- **PROMPT**
From the first line of the listing, copy each line exactly until you have included the line with "European Power Platform"; leave out the pictures.

- **RECORD EXTRACTS**
*****

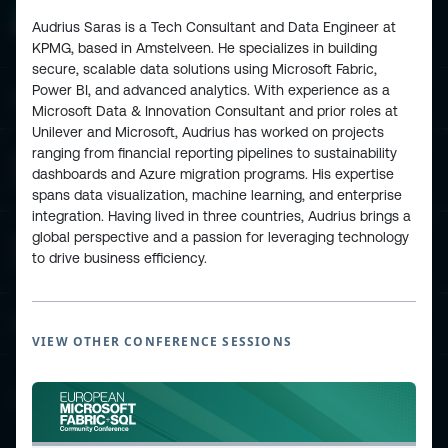
Audrius Saras is a Tech Consultant and Data Engineer at
KPMG, based in Amstelveen. He specializes in building
secure, scalable data solutions using Microsoft Fabric,
Power BI, and advanced analytics. With experience as a
ESPC - Microsoft 365 and AI Conference
Microsoft Data & Innovation Consultant and prior roles at
Unilever and Microsoft, Audrius has worked on projects
ranging from financial reporting pipelines to sustainability
European Power Platform
dashboards and Azure migration programs. His expertise
Conference
spans data visualization, machine learning, and enterprise
integration. Having lived in three countries, Audrius brings a
global perspective and a passion for leveraging technology
European Microsoft Fabric +SQL
to drive business efficiency.
Community Conference
Community and Content
VIEW OTHER CONFERENCE SESSIONS
Find Us and Follow Us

*****

- **ANSWER TO THIS PROBLEM**
Audrius Saras is a Tech Consultant and Data Engineer at
KPMG, based in Amstelveen. He specializes in building
secure, scalable data solutions using Microsoft Fabric,
Power BI, and advanced analytics. With experience as a
ESPC - Microsoft 365 and AI Conference
Microsoft Data & Innovation Consultant and prior roles at
Unilever and Microsoft, Audrius has worked on projects
ranging from financial reporting pipelines to sustainability
European Power Platform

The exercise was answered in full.